Is Archer more like the Simpsons, or more like Seinfeld?

Is Archer more like the Simpsons, or more like Seinfeld?   

Who’s a good boy? Kazak is a good boy! Yes, he is!

Courtesy of FX Network

In Slate’s Archer TV Club, Jeremy Stahl will IM each week with a different fan of the FX spy comedy. This week he chats with Yahoo Sports writer Jay Busbee.

Jeremy Stahl: Hey, Jay! What did you think of tonight’s Turner & Hooch/Most Valuable Primate/Bart and Stampy plotline? I’m not a dog person—never had a pet in my life—but this might have been my favorite episode of the show’s entire run.

Jay Busbee: I’m sincerely regretting feeding my dog Hawkeye so much kofte this morning, that’s for damn sure.

Stahl: So, Lana and Archer are in Morocco to extract an unknown agent named Kazak, who turns out to be an incredibly lovable, gassy dog (a boxer, I believe).* ( Archer has already been driving Lana mental by falling for a dumb hotel scam, bringing Dutch co-eds back to their shared room, making her sleep on the floor, and then probably concussing her by stopping short when they arrive at the extraction point.

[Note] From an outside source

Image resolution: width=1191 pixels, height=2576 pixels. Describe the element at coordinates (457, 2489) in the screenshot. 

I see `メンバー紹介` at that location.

Things only get worse for Lana when they have to escape through the desert in a car with a dog that is barfing and/or farting every few minutes after being fed five kofte by Archer. Lana then makes her yearly promise to quit ISIS and gets out of the car to wander through the desert by herself without a GPS, gun, sat phone, or life-saving water. Ultimately, she has to be rescued by Archer, who realizes the error of his ways only after an incredibly sweet conversation with Kazak.

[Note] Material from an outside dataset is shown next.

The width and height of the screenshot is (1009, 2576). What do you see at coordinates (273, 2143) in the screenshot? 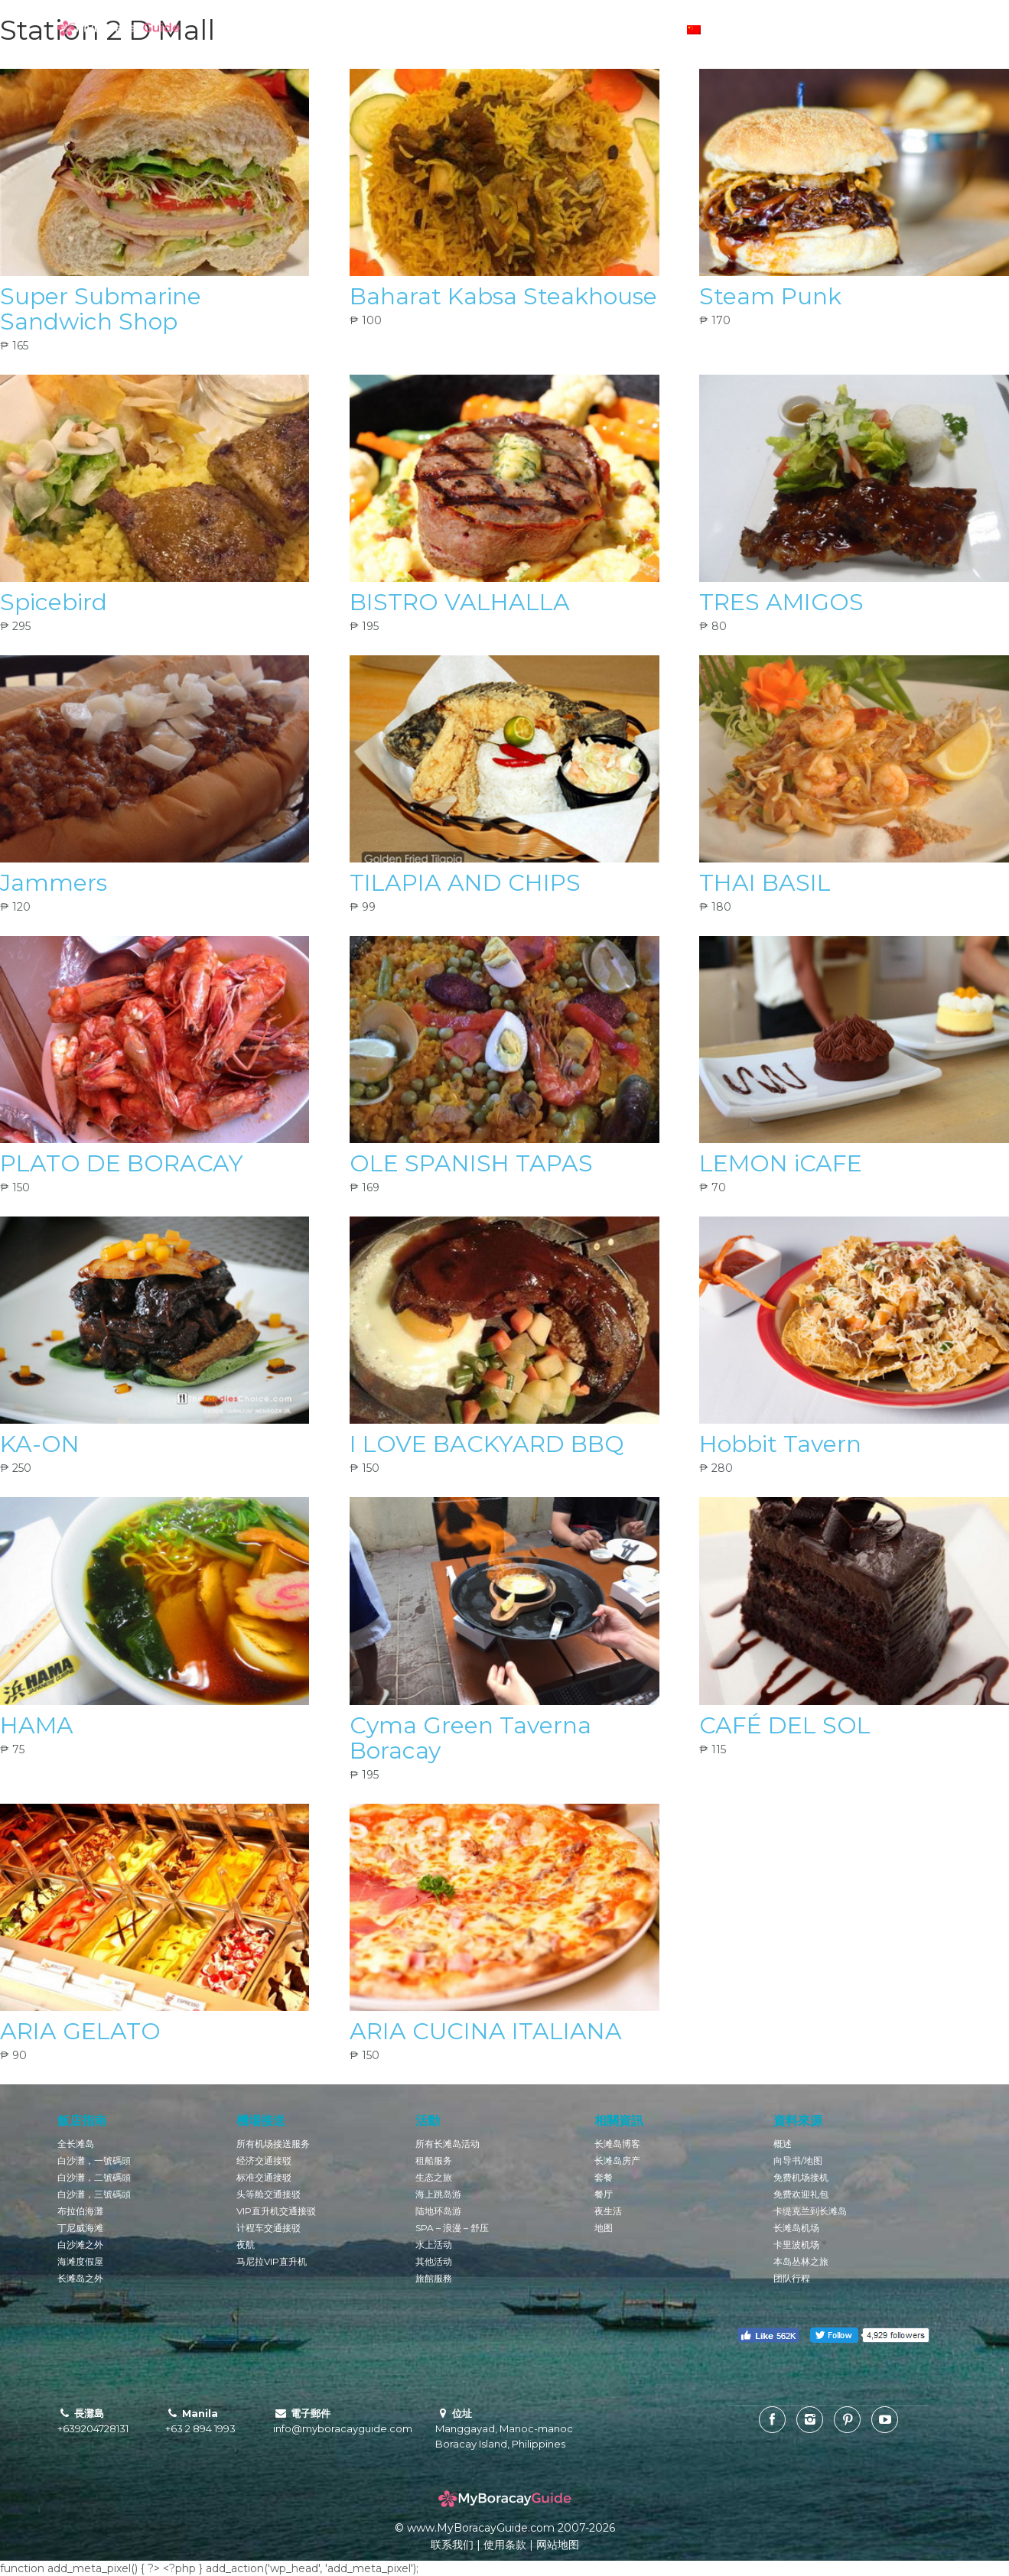
I see `所有机场接送服务` at bounding box center [273, 2143].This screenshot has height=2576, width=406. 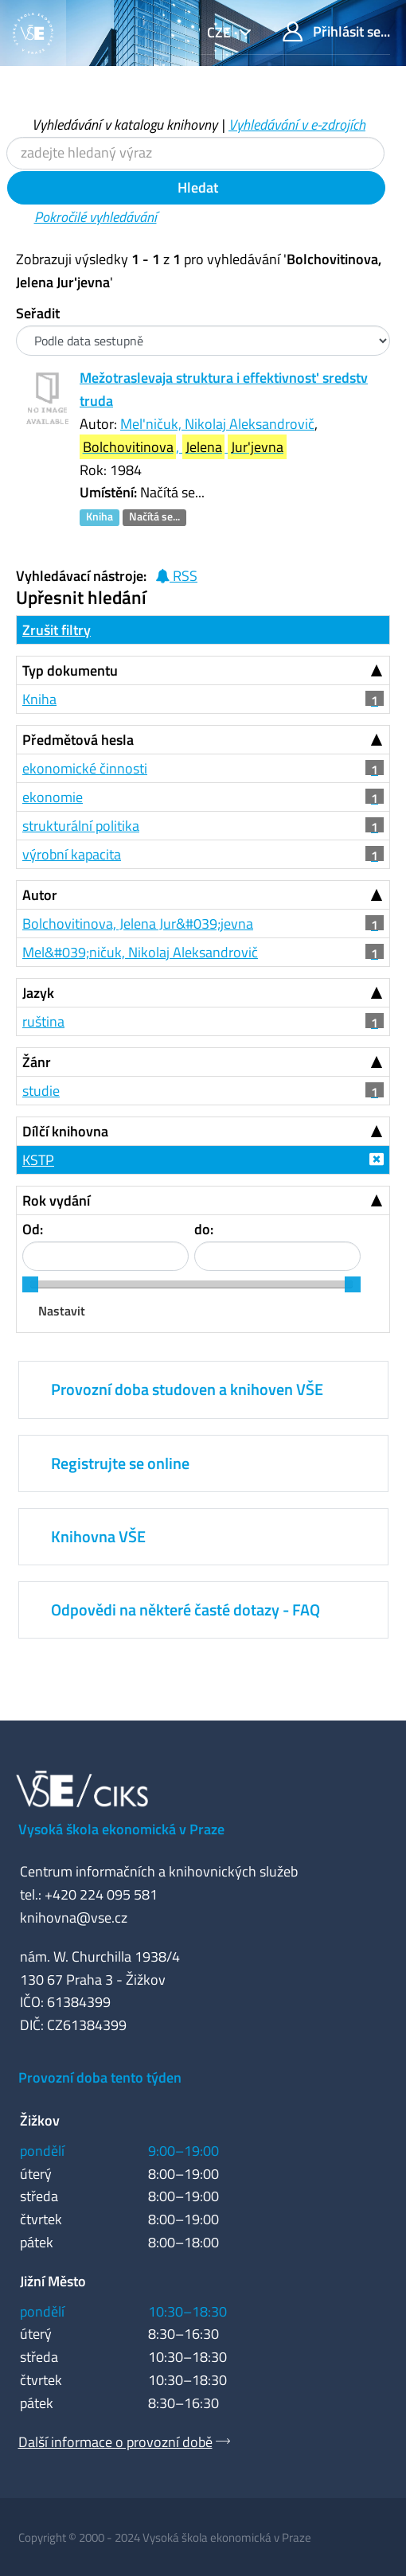 What do you see at coordinates (36, 1062) in the screenshot?
I see `Žánr` at bounding box center [36, 1062].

Busbee: This would be the kind of episode you could show to someone who’d never seen the show. Someone with … appropriate sensibilities, of course—it may have been the gassiest episode in the series’ entire run. Seriously, I needed to Febreze three rooms after this one.

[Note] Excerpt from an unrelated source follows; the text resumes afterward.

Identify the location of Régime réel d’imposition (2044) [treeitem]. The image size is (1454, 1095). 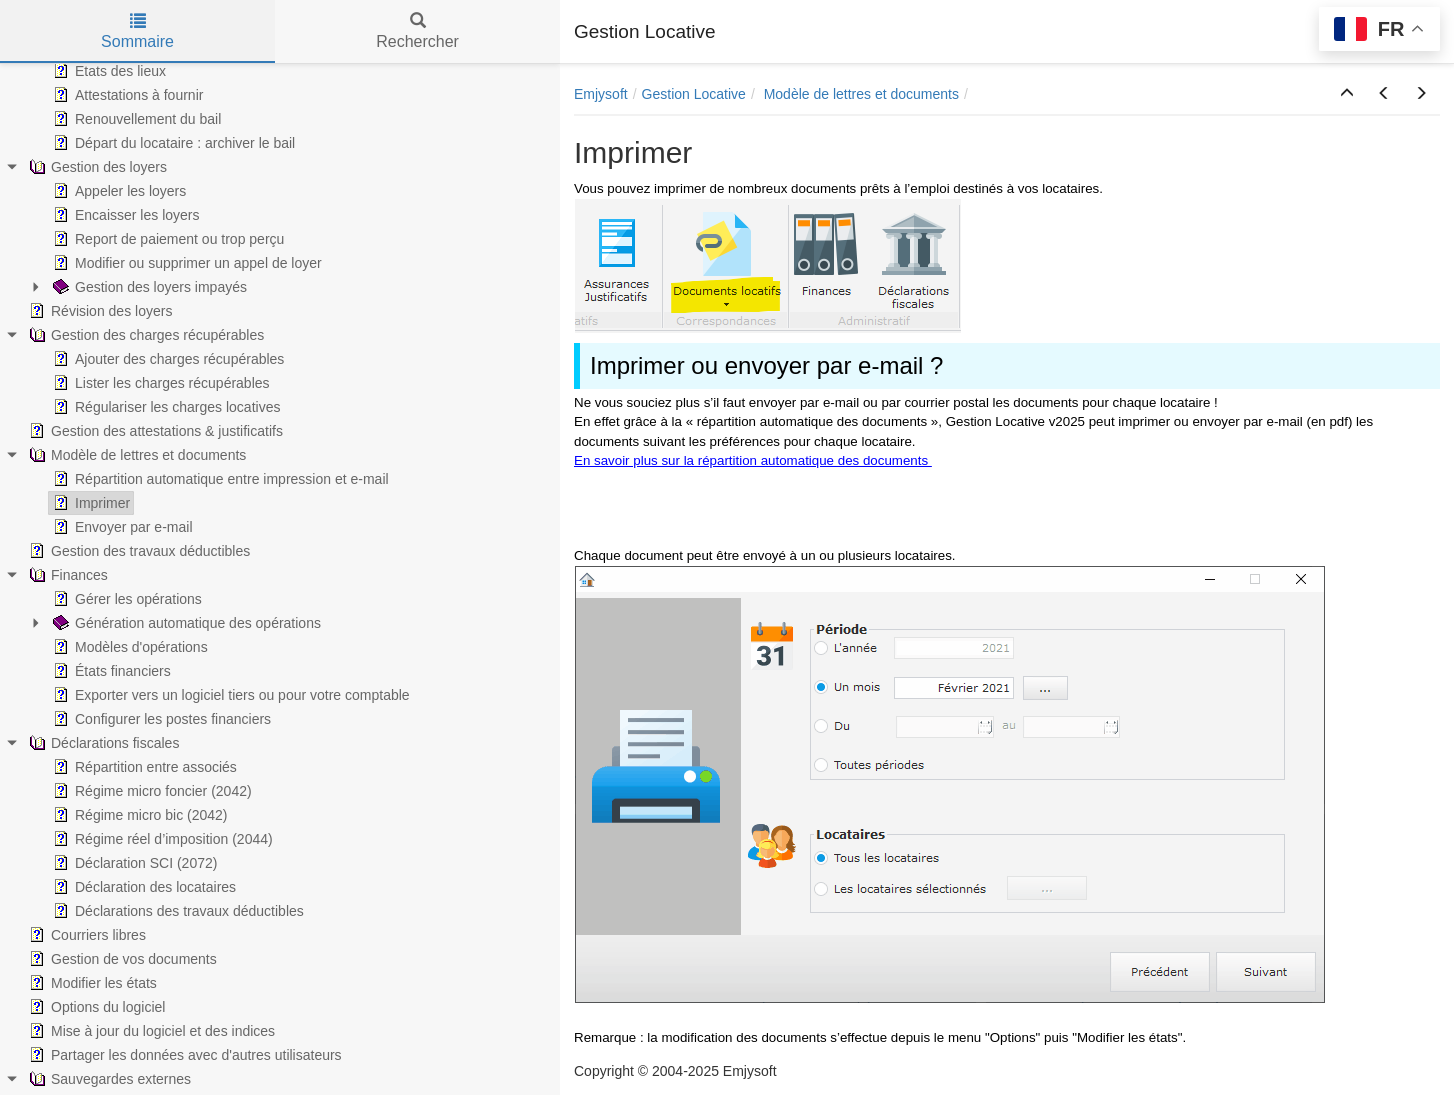
(161, 839).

Stahl: I counted three farters, but I could not count all of the farts. You had Sterling passed out naked on the bed at the start of the episode, Pam (also completely naked) during her IFAAB test, and all of the Kazak farts including that epic blast at the end.* Best punchline ever. I bet that snooty Duchess was also letting a few rip in the flashbacks while we weren’t looking.

This week was light on a lot of the typical Archer stuff: very few hidden references, very little scene-jumping dialogue between characters, very few secondary plots.

The entire first act was just Lana and Archer hanging together in Morocco, the first time there’s been that much focus on two characters alone for such an extended period of time.

Busbee: One of the hallmarks of this new “golden age of television” has been the one-act play episode, where we focus in on just a couple characters and let the drama unfurl like a play, carried by dialogue. (Think the fly episode of Breaking Bad or the briefcase episode of Mad Men.) The repartee between Archer and Lana is one of the hallmarks of this show; it’s almost like stagecraft because of the improvisation and nuance. That opening scene was a perfect encapsulation of that.  

I would’ve been cool with only the two of them all episode, but we did get the nice little plot advancement of Future Field Agent Pam, which is awesome.

Also, I feel like we need a good fart sound after all that hoity-toity dramaspeak, so feel free to imagine one.

Stahl: In his Warming Glow chat last week, Archer background director Jon Bass called tonight’s show the “Lisa Bonet of the Archer season 4 Huxtable family,” because it was so “pretty and funny.” To me, this week felt like it deserved yet another comparison to The Simpsons. Not just because they used the great “he thinks he’s people” line again, but because this episode demonstrated Archer’s Simpsons side versus its Seinfeld side.

By Seinfeld side, I mean characters that are ostensibly friends but are really horrible to each other all the time without any remorse. By Simpsons side, I mean that each character is so well-shaped that despite their awfulness, you can’t help but root for them to realize that they are a family. So, which side do you think the show has more of: the nihilist Seinfeld or the shrewd yet tender Simpsons?

Busbee: This is the old question about whether mankind is fundamentally good or fundamentally evil. I’m an optimist, so I tend to think that these people really do like—or, perhaps more accurately, need—each other, but it’s buried so deep in their subconscious that they don’t even realize it. They’d need therapy to dredge up their true affections, and for each of these characters, that’d be like opening a gate to hell … who knows what else would come spilling out? Bottom line, though, Archer has found that sweet spot of romantic attachment intertwined with mutual loathing. Archer and Lana won’t be able to ride it forever (phrasing!), but for now it’s a perfect status quo.

Stahl: That car scene with Kazak and Archer was a bit like therapy, as was Lana’s chat with herself while scaling Tuntmore Towers last week, as was Archer’s Heaven Can Wait flashback a few episodes ago. This season has been very introspective, and I think it has taken the show to another level.

Correction, March 22, 2013: This post originally misstated the name of the test Pam took. It is the IFAAB (Isis Field Agent Aptitude Battery) test, not the IFAB test. Also, Kazak appears to be a mastiff, not a boxer.